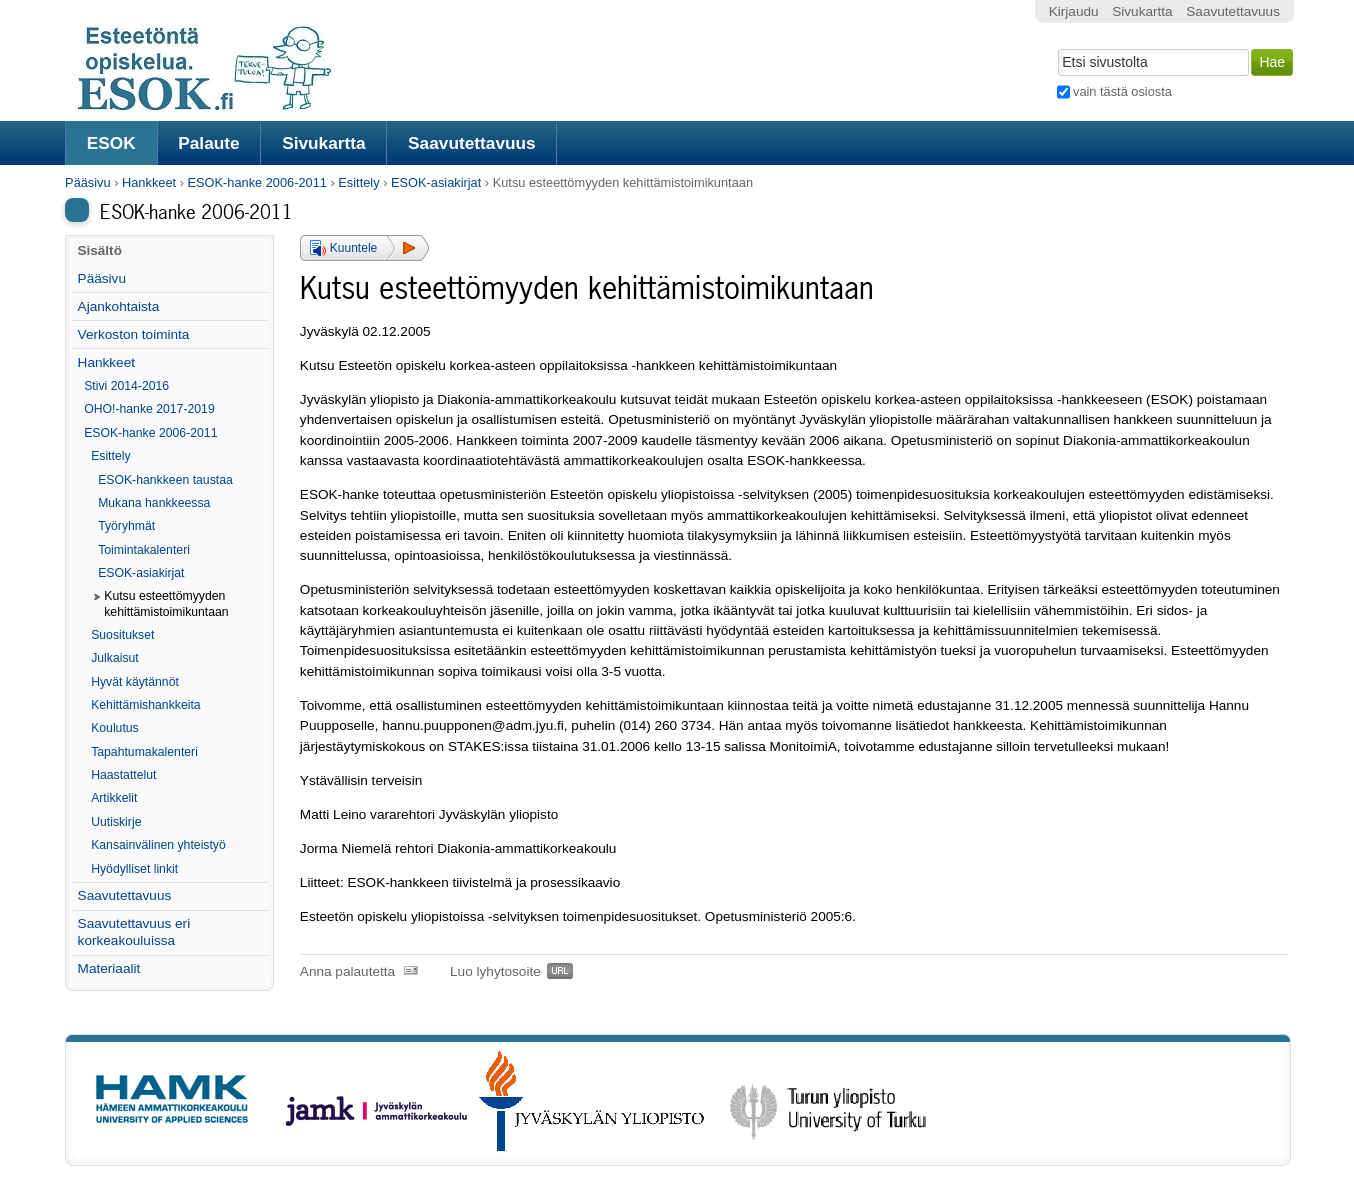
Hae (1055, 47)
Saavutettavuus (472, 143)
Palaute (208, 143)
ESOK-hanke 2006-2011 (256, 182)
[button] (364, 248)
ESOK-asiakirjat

+++++

**Task goal:** Pictures aside, retype the entries above exactly as they are.

**Exercise solution:**
Hae (1055, 47)
Saavutettavuus (472, 143)
Palaute (208, 143)
ESOK-hanke 2006-2011 (256, 182)
[button] (364, 248)
ESOK-asiakirjat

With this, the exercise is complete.